I tried putting spam assassins at the server level; local filters at the local level; all for naught. I continued to get abused by Viagra pills, Nigerian despots, lonely women and all the other clever variations spammers use. It was overwhelming.

I always thought Gmail was amazing at beating spam. So I decided to route all my mail through Gmail so Google can filter it all out for my five other accounts. I can then continue to use Outlook to manage this filtered mail.

Here’s what I did:

Imported all the accounts into gmail.com via Settings > Accounts and Imports.

Created a label for each account so they appear as their own mailbox on Outlook. The method is to create a filter: Settings > Filter > Create new filter > e.g. for all emails with yahoo.com in the to: field and direct into the corresponding label.

Kept the default Gmail setup for different tabs: Primary, Social, Promotions, Updates and Forum. These tabs work really well, and after importing all my emails they in turn were automatically organized around those tabs.

In case you’re not familiar, Gmail analyzes whether an email is something from a social network or forum, an ad, or spam from an app or website, and then categorizes them accordingly into these tabs. This isolates the mail that are important (i.e. Primary) and you can glance through the rest whenever you want. This system works superbly.

Editor’s Note:
Jeffrey Yuwono is CEO and co-founder of Feecha, a hyperlocal news app for neighbourhoods. A Stanford MBA and Duke undergrad, Jeff writes insightful observations about technology once a day on his blog The Cornerplay and now on this weekly column on TechSpot.

The problem however is that desktop mail clients like Outlook don’t support Gmail tabs, so without this label I can’t access the Primary tab. Without it, the inbox I do get on Outlook contains all the emails received, including the ads already categorized under Promotions. This defeats the purpose of the whole exercise!

Fortunately, there’s a clever hack around it: create a label to mirror the Primary tab. Filter all emails that match Category:Primary and direct to the new label. Via this label, I can now effectively access the Primary tab from any mail client.

Gmail takes its sweet time to import mail. Presumably, because Google has to scan emails so they can categorize them correctly (and figure out what ads to display, but whatever).

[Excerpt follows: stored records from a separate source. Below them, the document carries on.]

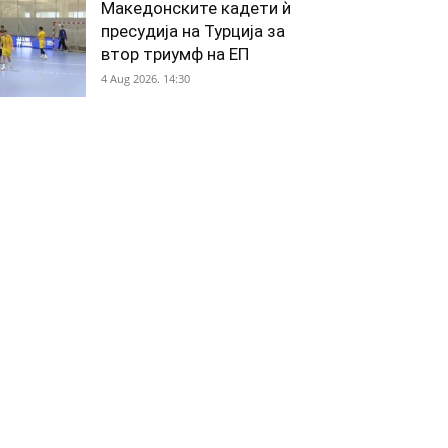
Македонските кадети ѝ
пресудија на Турција за
втор триумф на ЕП
4 Aug 2026. 14:30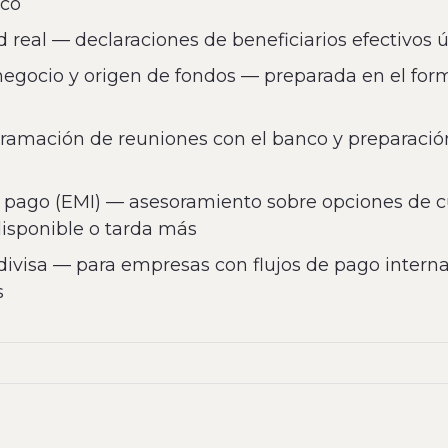
nco
 real — declaraciones de beneficiarios efectivos
egocio y origen de fondos — preparada en el for
ramación de reuniones con el banco y preparació
de pago (EMI) — asesoramiento sobre opciones de
disponible o tarda más
divisa — para empresas con flujos de pago intern
s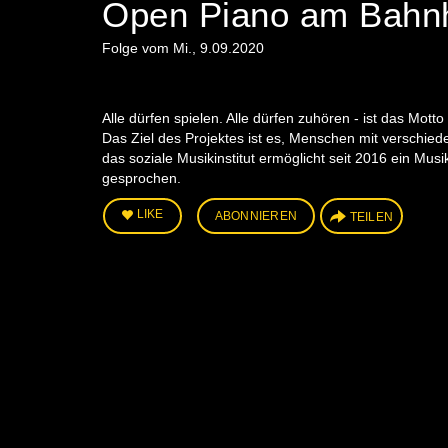
Open Piano am Bahnho
Folge vom Mi., 9.09.2020
Alle dürfen spielen. Alle dürfen zuhören - ist das Mot
Das Ziel des Projektes ist es, Menschen mit verschi
das soziale Musikinstitut ermöglicht seit 2016 ein Mus
gesprochen.
LIKE
ABONNIEREN
TEILEN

On clients like Outlook, Gmail is the only email account needed. All the other emails you’ve imported with their corresponding labels will appear through it. On mobile, I can now actually use the native Gmail app, which of course does support tabs.

After a week of use, I’m happy to report that spam is mostly eradicated. I say mostly because Gmail does not do a complete job detecting spam of Chinese origins.

Switching to Gmail made a huge difference on mobile. Now when I get a new mail notification I’m more likely to check it, and it’s far easier to keep track of what I need to read now that my inbox is not flooded by spam.

There are important drawbacks, however. The biggest is that Gmail doesn’t play well with Outlook. There are three problems:

1) Outlook is slow at indexing and displaying Gmail;

2) Mail ordered by time is actually time received, which is the time you imported the emails into Gmail but not the time they were actually received. You can fix this by sorting by time sent, but then you can’t group emails by conversation on Outlook;

3) When you send email from Outlook, you have to always specify who it’s from (sender account) unless you’re comfortable with the default.

I suspect all local clients, not just Outlook, will suffer from these annoyances. I actually gave up using Outlook on an older PC because it was too slow, and just used gmail.com instead.

If you’re an Outlook addict, you may not want to follow in my footsteps.

Another issue I experienced was that Yahoo doesn’t work well with Gmail either. Fetching Yahoo mail is rife with errors and delays. Gmail will often give me a message that it encountered server or authentication errors when it tries to fetch from Yahoo. So Yahoo mail that I received yesterday may not appear until today on Gmail. I’m OK with this as my Yahoo mail is typically used to register for apps and websites, but your situation may be different.

Overall, I’m happy with the switch. I’m disappointed I stopped using Outlook – it’s more fully featured than Gmail, and the calendar integration is leaps ahead – but defeating spam is worth the price.